Gesunde Ernährung hilft, einer Gestose vorzubeugen.

Gestose, auch Schwangerschaftsgestose oder Präeklampsie genannt, ist eine Krankheit, die nur werdende Mütter bekommen können. Die Schwangerschaftsgestose kann Dir und Deinem Kind sehr gefährlich werden, ist aber bei frühzeitiger Erkennung gut heilbar.

Als Gestose werden verschiedene Krankheitsbilder bezeichnet, die bei werdenden Müttern auftauchen können. Früher bezeichnete man die Schwangerschaftsgestose auch als Schwangerschaftsvergiftung. Dies beruht jedoch auf einer falschen Annahme über die Ursachen der Erkrankung. Die EPH-Gestose kann unbehandelt schwerwiegende Folgen für Dich und Dein Baby haben.

Gesunde Ernährung hilft, einer Gestose vorzubeugen.

Gesunde Ernährung hilft, einer Gestose vorzubeugen.

Die Abkürzung EPH in EPH-Gestose bezeichnet übrigens die Symptome, die bei einer Schwangerschaftsgestose auftreten können: E steht für Edema oder Ödeme, also Wassereinlagerungen im Gewebe und daraus resultierend geschwollene Hände, Füße und Beine. P bezeichnet Proteinurie, also Eiweißrückstände im Urin und H steht für Hypertension, also Bluthochdruck. Eine solche Schwangerschaftsgestose tritt in fünf bis acht Prozent aller Schwangerschaften auf. In den meisten Fällen verläuft sie aber recht leicht.

Schwangerschaftsgestose: Was Du tun kannst

Jedes der Symptome für sich kann bereits ein Hinweis auf eine beginnende Schwangerschaftsgestose sein. Du solltest Dich darum bei jeder Vorsorgeuntersuchung daraufhin durchchecken lassen. Bei einer leichten Schwangerschaftsgestose besteht keine große Gefahr für Wachstum und Entwicklung Deines Kindes. In schwereren Fällen kann jedoch die Durchblutung der Plazenta reduziert sein und bei Deinem Baby eine Sauerstoffunterversorgung bewirken. Da eine Schwangerschaftsgestose erst nach der Geburt des Kindes wieder verschwindet, sind im Falle einer Präeklampsie regelmäßige Ultraschalluntersuchungen zur Überprüfung von Blutdruck und Wachstum des Kindes üblich.
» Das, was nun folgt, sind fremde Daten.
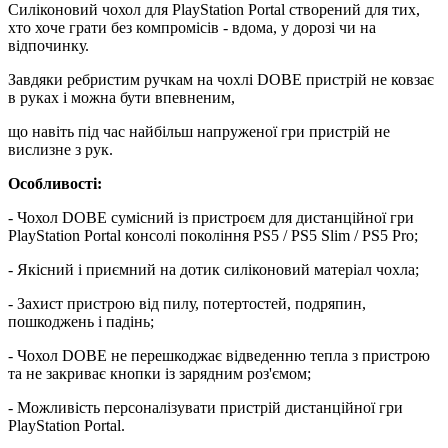
Силіконовий чохол для PlayStation Portal створений для тих,
хто хоче грати без компромісів - вдома, у дорозі чи на
відпочинку.
Завдяки ребристим ручкам на чохлі DOBE пристрій не ковзає
в руках і можна бути впевненим,
що навіть під час найбільш напруженої гри пристрій не
вислизне з рук.
Особливості:
- Чохол DOBE сумісний із пристроєм для дистанційної гри
PlayStation Portal консолі покоління PS5 / PS5 Slim / PS5 Pro;
- Якісний і приємний на дотик силіконовий матеріал чохла;
- Захист пристрою від пилу, потертостей, подряпин,
пошкоджень і падінь;
- Чохол DOBE не перешкоджає відведенню тепла з пристрою
та не закриває кнопки із зарядним роз'ємом;
- Можливість персоналізувати пристрій дистанційної гри
PlayStation Portal.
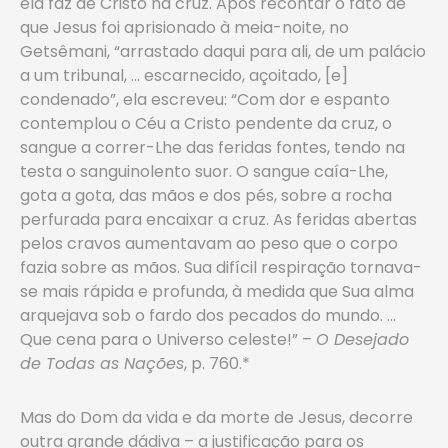
ela faz de Cristo na cruz. Após recontar o fato de
que Jesus foi aprisionado à meia-noite, no
Getsêmani, “arrastado daqui para ali, de um palácio
a um tribunal, … escarnecido, açoitado, [e]
condenado”, ela escreveu: “Com dor e espanto
contemplou o Céu a Cristo pendente da cruz, o
sangue a correr-Lhe das feridas fontes, tendo na
testa o sanguinolento suor. O sangue caía-Lhe,
gota a gota, das mãos e dos pés, sobre a rocha
perfurada para encaixar a cruz. As feridas abertas
pelos cravos aumentavam ao peso que o corpo
fazia sobre as mãos. Sua difícil respiração tornava-
se mais rápida e profunda, à medida que Sua alma
arquejava sob o fardo dos pecados do mundo. …
Que cena para o Universo celeste!” –
O Desejado
de Todas as Nações
, p. 760.*
Mas do Dom da vida e da morte de Jesus, decorre
outra grande dádiva – a justificação para os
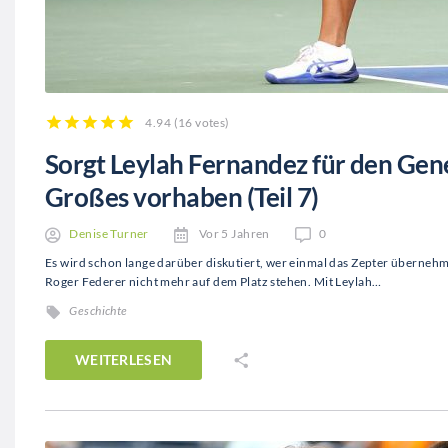
4.94
(
16 votes
)
1
2
3
4
5
Sorgt Leylah Fernandez für den Ge
Großes vorhaben (Teil 7)
Denise Turner
Vor 5 Jahren
0
Es wird schon lange darüber diskutiert, wer einmal das Zepter übernehm
Roger Federer nicht mehr auf dem Platz stehen. Mit Leylah…
Geschichte
WEITERLESEN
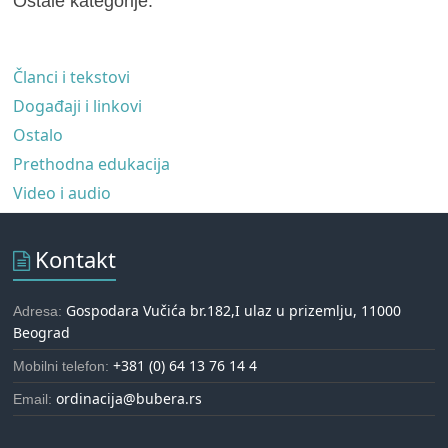
Ostale kategorije:
Članci i tekstovi
Događaji i linkovi
Ostalo
Prethodna edukacija
Video i audio
Kontakt
Gospodara Vučića br.182,I ulaz u prizemlju, 11000
Adresa:
Beograd
+381 (0) 64 13 76 14 4
Mobilni telefon:
ordinacija@bubera.rs
Email:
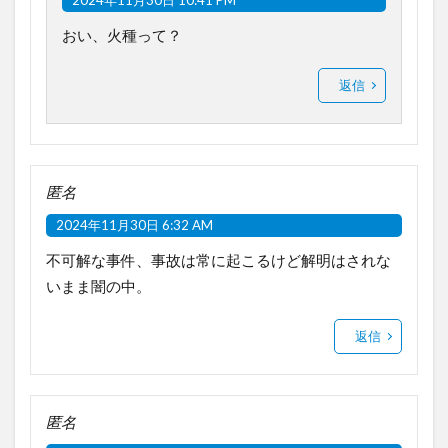
おい、火種って？
返信
匿名
2024年11月30日 6:32 AM
不可解な事件、事故は常に起こるけど解明はされな
いまま闇の中。
返信
匿名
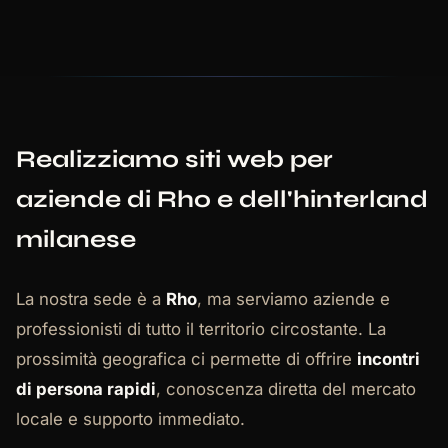
Realizziamo siti web per
aziende di Rho e dell'hinterland
milanese
La nostra sede è a
Rho
, ma serviamo aziende e
professionisti di tutto il territorio circostante. La
prossimità geografica ci permette di offrire
incontri
di persona rapidi
, conoscenza diretta del mercato
locale e supporto immediato.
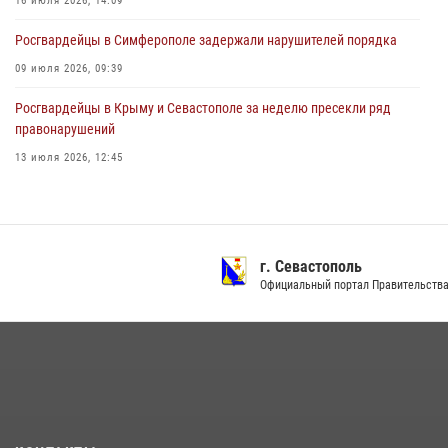
16 июля 2026, 14:09
Росгвардейцы в Симферополе задержали нарушителей порядка
09 июля 2026, 09:39
Росгвардейцы в Крыму и Севастополе за неделю пресекли ряд
правонарушений
13 июля 2026, 12:45
В Ялте росгвардейцы задержали подозреваемого в краже
21 июля 2026, 13:18
Росгвардия в Крыму и Севастополе задержала ряд
г. Севастополь
правонарушителей
Официальный портал Правительства
03 августа 2026, 14:08
Подразделения вневедомственной охраны Росгвардии пресекли
серию правонарушений в Севастополе
15 июля 2026, 13:46
В крымской столице росгвардейцы задержали подозреваемую в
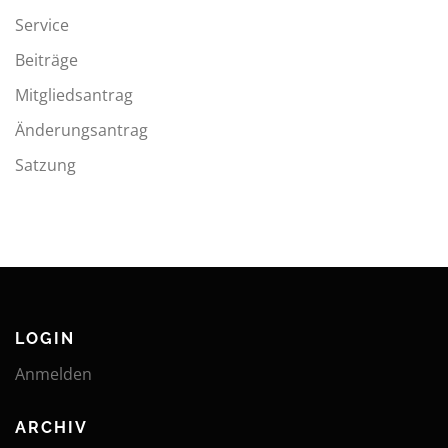
Service
Beiträge
Mitgliedsantrag
Änderungsantrag
Satzung
LOGIN
Anmelden
ARCHIV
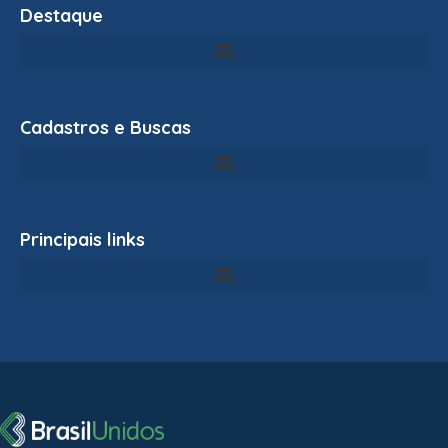
Destaque
Cadastros e Buscas
Principais links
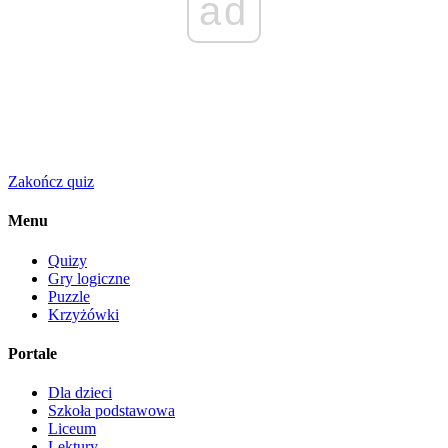
ad
Zakończ quiz
Menu
Quizy
Gry logiczne
Puzzle
Krzyżówki
Portale
Dla dzieci
Szkoła podstawowa
Liceum
Lektury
Risiko für eine Schwangerschaftsgestose

Wodurch die Gestose ausgelöst wird, ist noch nicht geklärt. Mehrere Faktoren können eine Schwangerschaftsgestose jedoch begünstigen. Mütter, die Mehrlinge erwarten oder Frauen, die bereits vor der Schwangerschaft eine Nierenerkrankung hatten, an Bluthochdruck leiden oder Diabetes haben, sind stärker gefährdet, an einer Schwangerschaftsgestose zu erkranken. Auch wenn in Deiner Familie bereits eine Schwangere an Präeklampsie litt, gehörst Du zur Risikogruppe. Stress oder Nährstoffmangel können den Ausbruch einer Schwangerschaftsgestose zusätzlich begünstigen.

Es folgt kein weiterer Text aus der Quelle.